Similar correlations between T cell sensitivity to glucocorticoid inhibition and the clinical response to glucocorticoid therapy have been reported in other inflammatory diseases such as asthma (reviewed in6), rheumatoid arthritis and allograft rejection (cited by Hearing et al). These observations support a role for activated T cells in the pathogenesis of these diseases and also emphasise that, in a subset of patients with these diseases and likely others, glucocorticoid therapy is not viable because systemic glucocorticoid concentrations achieved even at high dosage are insufficient to inhibit T cell function significantly and, by inference, disease progression.

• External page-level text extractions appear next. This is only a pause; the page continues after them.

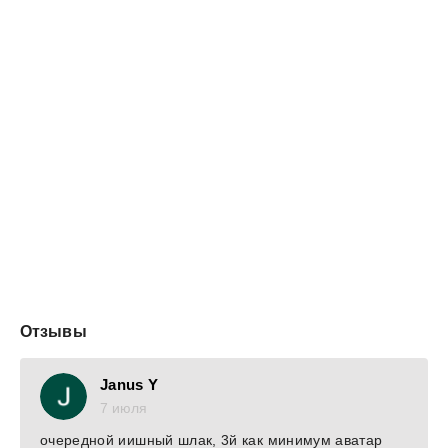
Отзывы
Janus Y
7 июля
очередной иишный шлак, 3й как минимум аватар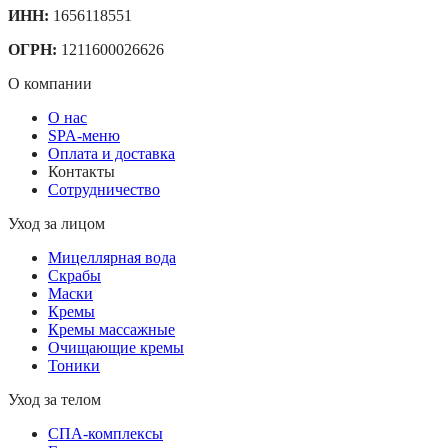
ИНН:
1656118551
ОГРН:
1211600026626
О компании
О нас
SPA-меню
Оплата и доставка
Контакты
Сотрудничество
Уход за лицом
Мицеллярная вода
Скрабы
Маски
Кремы
Кремы массажные
Очищающие кремы
Тоники
Уход за телом
СПА-комплексы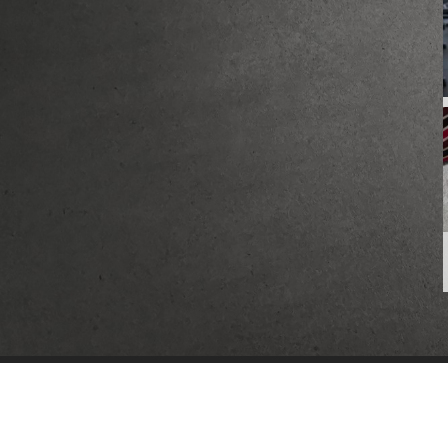
Sobre Nós
Produtos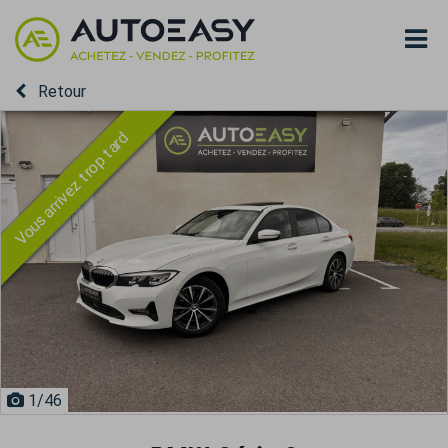
Retour
Vous arrivez trop tard
1
/46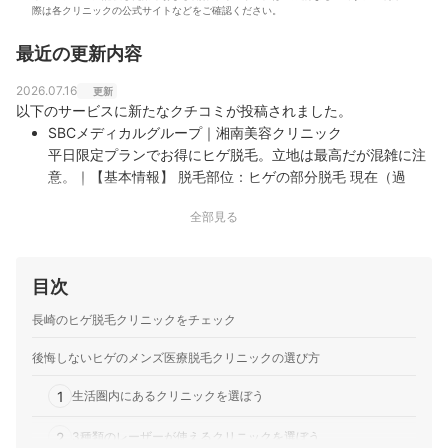
際は各クリニックの公式サイトなどをご確認ください。
最近の更新内容
2026.07.16
更新
以下のサービスに新たなクチコミが投稿されました。
SBCメディカルグループ｜湘南美容クリニック
平日限定プランでお得にヒゲ脱毛。立地は最高だが混雑に注
意。｜【基本情報】 脱毛部位：ヒゲの部分脱毛 現在（過
去）の通院回数：1〜2回 【サービスの良かった点】 アミュ
全部見る
プラザみやざき内という立地の良さが決め手でした。仕事帰
りや買い物のついでに立ち寄りやすく、駐車場も完備されて
いるので非常に便利です。 見積書…
目次
TCB東京中央美容外科｜TCB東京中央美容外科
説明は丁寧だが予約の取りにくさもある感じがする｜【基本
長崎のヒゲ脱毛クリニックをチェック
情報】 脱毛部位：ヒゲの部分脱毛 現在（過去）の通院回
数：3〜5回 【サービスの良かった点】 ヒゲ脱毛の相談で
後悔しないヒゲのメンズ医療脱毛クリニックの選び方
TCB東京中央美容外科を利用しました。最初のカウンセリン
1
グでは、施術の流れや通院ペース、照射後の注意点について
生活圏内にあるクリニックを選ぼう
一つずつ説明してもら…
2
3種類のレーザーが使えるクリニックを選ぼう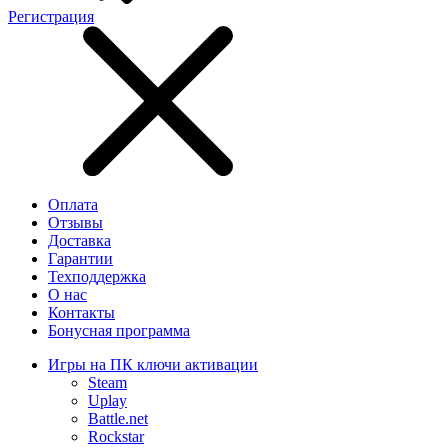
Регистрация
Оплата
Отзывы
Доставка
Гарантии
Техподдержка
О нас
Контакты
Бонусная программа
Игры на ПК ключи активации
Steam
Uplay
Battle.net
Rockstar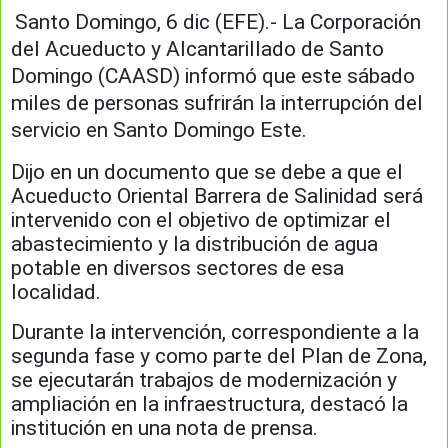
Santo Domingo, 6 dic (EFE).- La Corporación
del Acueducto y Alcantarillado de Santo
Domingo (CAASD) informó que este sábado
miles de personas sufrirán la interrupción del
servicio en Santo Domingo Este.
Dijo en un documento que se debe a que el
Acueducto Oriental Barrera de Salinidad será
intervenido con el objetivo de optimizar el
abastecimiento y la distribución de agua
potable en diversos sectores de esa
localidad.
Durante la intervención, correspondiente a la
segunda fase y como parte del Plan de Zona,
se ejecutarán trabajos de modernización y
ampliación en la infraestructura, destacó la
institución en una nota de prensa.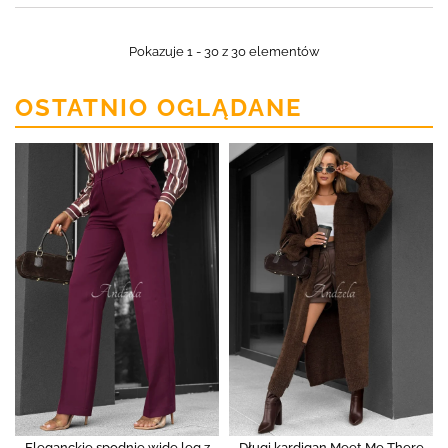
Pokazuje 1 - 30 z 30 elementów
OSTATNIO OGLĄDANE
Eleganckie spodnie wide leg z
Długi kardigan Meet Me There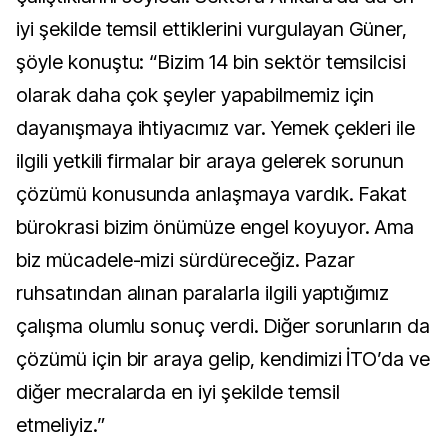
iyi şekilde temsil ettiklerini vurgulayan Güner,
şöyle konuştu: “Bizim 14 bin sektör temsilcisi
olarak daha çok şeyler yapabilmemiz için
dayanışmaya ihtiyacımız var. Yemek çekleri ile
ilgili yetkili firmalar bir araya gelerek sorunun
çözümü konusunda anlaşmaya vardık. Fakat
bürokrasi bizim önümüze engel koyuyor. Ama
biz mücadele-mizi sürdüreceğiz. Pazar
ruhsatından alınan paralarla ilgili yaptığımız
çalışma olumlu sonuç verdi. Diğer sorunların da
çözümü için bir araya gelip, kendimizi İTO’da ve
diğer mecralarda en iyi şekilde temsil
etmeliyiz.”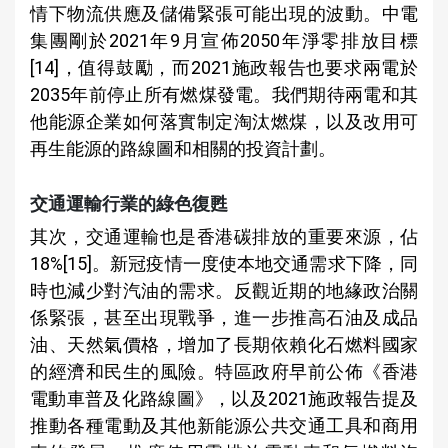
情下物流供應及儲備緊張可能出現的波動。中電
集團剛於2021年9月宣佈2050年淨零排放目標
[14]，值得鼓勵，而2021施政報告也要求兩電於
2035年前停止所有燃煤發電。我們期待兩電和其
他能源企業如何落實制定淘汰燃煤，以及改用可
再生能源的路線圖和相關的投資計劃。
交通運輸行業的綠色復甦
其次，交通運輸也是香港碳排放的重要來源，佔
18%[15]。新冠疫情一度使本地交通需求下降，同
時也減少對汽油的需求。反觀近期的地緣政治關
係緊張，甚至出現戰爭，進一步推高石油及成品
油、天然氣價格，增加了長期依賴化石燃料國家
的經濟和民生的風險。特區政府早前公佈《香港
電動車普及化路線圖》，以及2021施政報告提及
推動各種電動及其他新能源公共交通工具和商用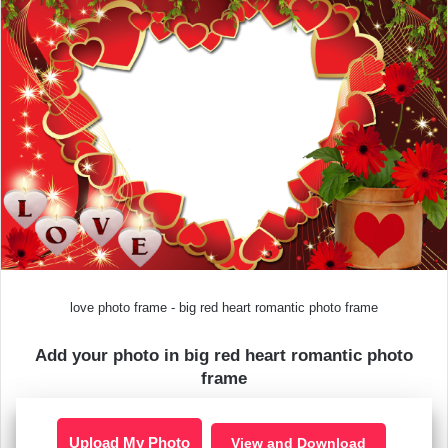
love photo frame - big red heart romantic photo frame
Add your photo in big red heart romantic photo
frame
Upload My Photo
View and Download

The mechanism of this phenomenon has been best studied in glucocorticoid resistant asthmatics, whose disease fails to respond to glucocorticoid therapy at high dosage despite the fact that their airways obstruction is clearly reversible in response to inhaled β2-agonists. These patients show no abnormalities of glucocorticoid absorption and clearance, and no innate abnormalities of the hypothalamus/pituitary/adrenal axis.6 Furthermore, they are not immune to developing the unwanted Cushingoid effects of glucocorticoid therapy. These observations suggest that the phenomenon of glucocorticoid resistance in these patients is not generalised, as in some rare cases of primary cortisol resistance, but somehow compartmentalised to T cells and possibly other inflammatory cells. It has been suggested that relative glucocorticoid resistance may be induced in T cells by the local inflammatory environment, as exposure of T cells to inflammatory cytokines in vitro reversibly increases their resistance to glucocorticoid inhibition, possibly at least partly by reducing the binding affinity of their intracellular glucocorticoid receptors for ligand.6 ,7 This is not, however, an entirely satisfactory explanation as most patients with severe asthma do respond to glucocorticoid therapy, despite the fact that, presumably, their T cells are in a similar inflammatory environment to those who do not. Similarly, in the present study on ulcerative colitis, although the numbers of patients were small, disease severity at presentation did not predict the subsequent response to glucocorticoid therapy. Another proposed mechanism for glucocorticoid resistance in T cells is inappropriate, elevated expression of other secondary messenger proteins such as the transcriptional activator protein AP-1 which can bind to, and inactivate the glucocorticoid receptor/ligand complex.8 Finally, these phenomena may be superimposed on a background of variable, innate T cell glucocorticoid responsiveness which is known to be highly variable even in normal people.9

The phenomenon of glucocorticoid resistance deserves further exploration in a wider variety of diseases, as its early recognition may save patients unnecessary and futile exposure to glucocorticoid therapy and its unwanted effects. Early assessment of possible glucocorticoid resistance may also facilitate management decisions in diseases such as acute, severe ulcerative colitis. Proliferation assays such as that described in the study by Hearing et al are relatively cheap and may be completed within 48 hours. Further studies are necessary better to define the repeatability and predictive value of these assays in larger groups of patients.